# Process SWANN

### Prepare Workspace

In [1]:
# Import system libraries
import os
import sys

# Import data manipulation libraries
import pandas as pd
import numpy as np
import datetime

# Set working directory
os.chdir('/Users/jessicarapson/Documents/GitHub/water-supply-forecast')

### Download Data from Files

In [9]:
# Download data
swe_volumes = pd.read_csv('assets/data/swann/swann_swe.csv')

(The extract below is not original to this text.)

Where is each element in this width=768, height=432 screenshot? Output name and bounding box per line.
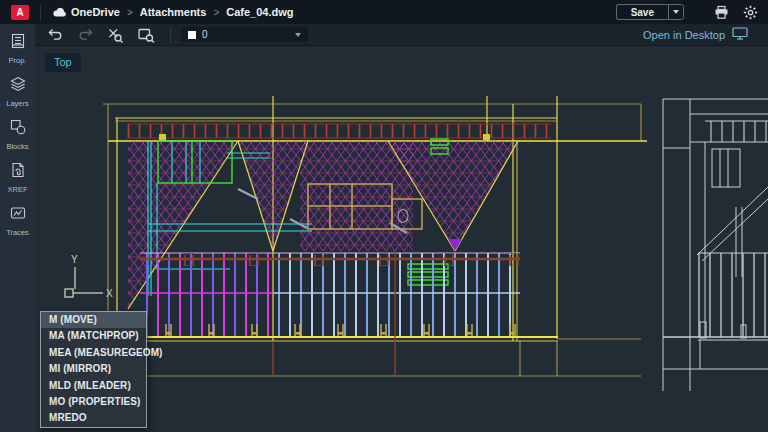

# Filter to years of interest
swe_volumes_week = swe_volumes.copy()
swe_volumes_week['date'] = pd.to_datetime(swe_volumes['time']).dt.date
swe_volumes_week = swe_volumes_week[pd.to_datetime(
    swe_volumes_week['date']) >= pd.Timestamp("1985-01-01")]

# Define start and end dates
start_date = datetime.date(1985, 1, 1)
end_date = datetime.date(2024, 1, 1)

# Initialize an empty list to store weeks
week_list = []

# Generate weeks between start_date and end_date
current_date = start_date
while current_date < end_date:
    for day in [1, 8, 15, 22]:
        week = current_date + datetime.timedelta(days=(day - current_date.weekday() - 1))
        if week < end_date:
            week_list.append(week.strftime('%Y-%m-%d'))
    current_date += datetime.timedelta(days=7)
    
# Function to round down the day to the nearest value less than or equal to the day
def round_day_down(date):
    day = date.day
    nearest_values = [1, 8, 15, 22]

    # Find the nearest value less than or equal to the day
    rounded_day = max(filter(lambda x: x <= day, nearest_values))
    return date.replace(day=rounded_day)

 # Create a new column 'Rounded_Day_Column' based on 'Date_Column'
swe_volumes_week['week_start_date'] = swe_volumes_week['date'].apply(round_day_down)
swe_volumes_week = swe_volumes_week.drop(['date', 'time'], axis=1)

# Aggregate by week
swe_volumes_week = swe_volumes_week.groupby(
    ['site_id','week_start_date']).mean().reset_index()

In [11]:
swe_volumes_week.to_csv('swann_swe_week.csv')